[Task to carry out]
From the entries below, copy exactly the lines from the one that contains "Hiển thị một" through the one that contains "ЕСТЬ В НАЛИЧИИ", both included, and only those.

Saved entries
Content starts
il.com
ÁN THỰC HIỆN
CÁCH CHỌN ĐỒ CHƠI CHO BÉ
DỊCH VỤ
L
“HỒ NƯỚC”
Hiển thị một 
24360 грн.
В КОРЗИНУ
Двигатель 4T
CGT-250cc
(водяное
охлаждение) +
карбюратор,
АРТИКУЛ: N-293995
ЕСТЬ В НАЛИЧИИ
Content ends
Content starts
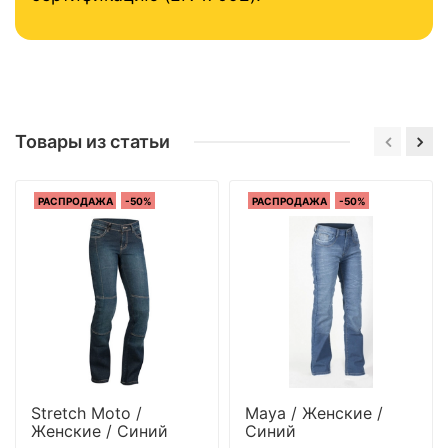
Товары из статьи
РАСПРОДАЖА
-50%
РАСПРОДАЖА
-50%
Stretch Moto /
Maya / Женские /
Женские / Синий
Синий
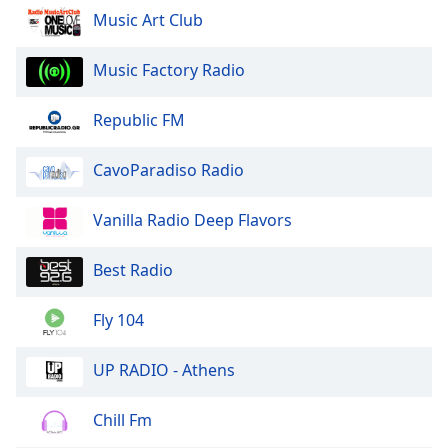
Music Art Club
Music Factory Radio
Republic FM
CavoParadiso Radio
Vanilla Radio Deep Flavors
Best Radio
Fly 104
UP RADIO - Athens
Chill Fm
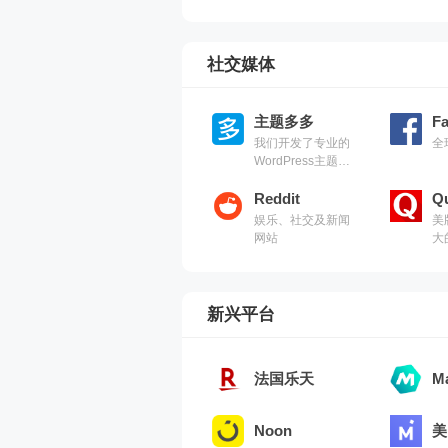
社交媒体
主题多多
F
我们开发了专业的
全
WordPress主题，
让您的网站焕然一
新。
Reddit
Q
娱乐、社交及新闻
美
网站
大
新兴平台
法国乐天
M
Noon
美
Content ends
[Your response]
Hiển thị một 
24360 грн.
В КОРЗИНУ
Двигатель 4T
CGT-250cc
(водяное
охлаждение) +
карбюратор,
АРТИКУЛ: N-293995
ЕСТЬ В НАЛИЧИИ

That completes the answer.